• **WORK TO COMPLETE**:
Retype the lines of the material below, exactly and only, from the one containing "Dès lors, la" through the last line, with pictures left out.

• **DATA IN THIS EXERCISE**:
+ + + + + + +

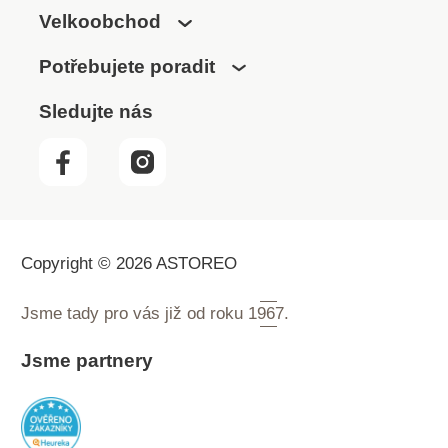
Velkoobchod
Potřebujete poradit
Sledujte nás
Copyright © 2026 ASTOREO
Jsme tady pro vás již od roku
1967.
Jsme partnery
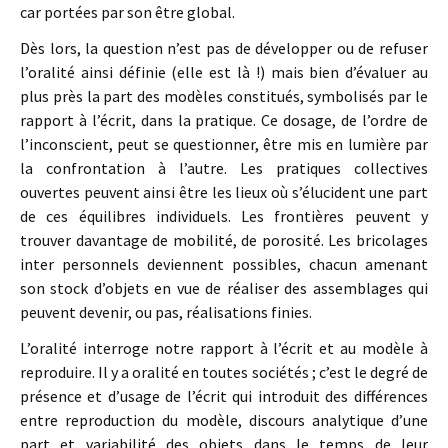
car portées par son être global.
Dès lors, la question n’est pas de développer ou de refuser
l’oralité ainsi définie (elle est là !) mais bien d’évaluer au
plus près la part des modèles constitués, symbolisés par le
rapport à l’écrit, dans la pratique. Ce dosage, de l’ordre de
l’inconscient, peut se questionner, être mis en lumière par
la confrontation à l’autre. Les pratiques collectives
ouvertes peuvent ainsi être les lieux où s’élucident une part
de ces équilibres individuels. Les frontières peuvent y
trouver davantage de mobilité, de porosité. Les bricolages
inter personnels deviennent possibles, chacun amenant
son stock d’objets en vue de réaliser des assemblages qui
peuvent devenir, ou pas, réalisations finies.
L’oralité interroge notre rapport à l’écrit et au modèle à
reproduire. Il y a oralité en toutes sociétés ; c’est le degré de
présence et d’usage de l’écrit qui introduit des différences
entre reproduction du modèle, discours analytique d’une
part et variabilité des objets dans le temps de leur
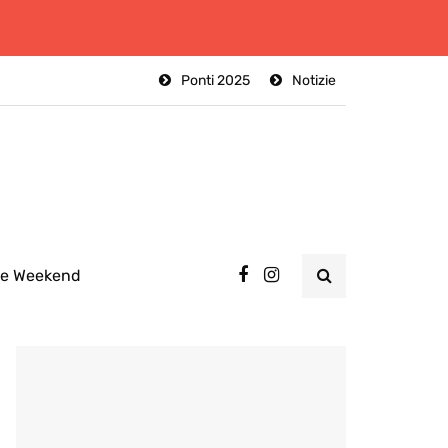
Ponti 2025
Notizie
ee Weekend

+ + + + + + +

• **OUTPUT FOR THIS TASK**:
Dès lors, la question n’est pas de développer ou de refuser
l’oralité ainsi définie (elle est là !) mais bien d’évaluer au
plus près la part des modèles constitués, symbolisés par le
rapport à l’écrit, dans la pratique. Ce dosage, de l’ordre de
l’inconscient, peut se questionner, être mis en lumière par
la confrontation à l’autre. Les pratiques collectives
ouvertes peuvent ainsi être les lieux où s’élucident une part
de ces équilibres individuels. Les frontières peuvent y
trouver davantage de mobilité, de porosité. Les bricolages
inter personnels deviennent possibles, chacun amenant
son stock d’objets en vue de réaliser des assemblages qui
peuvent devenir, ou pas, réalisations finies.
L’oralité interroge notre rapport à l’écrit et au modèle à
reproduire. Il y a oralité en toutes sociétés ; c’est le degré de
présence et d’usage de l’écrit qui introduit des différences
entre reproduction du modèle, discours analytique d’une
part et variabilité des objets dans le temps de leur
Ponti 2025
Notizie
ee Weekend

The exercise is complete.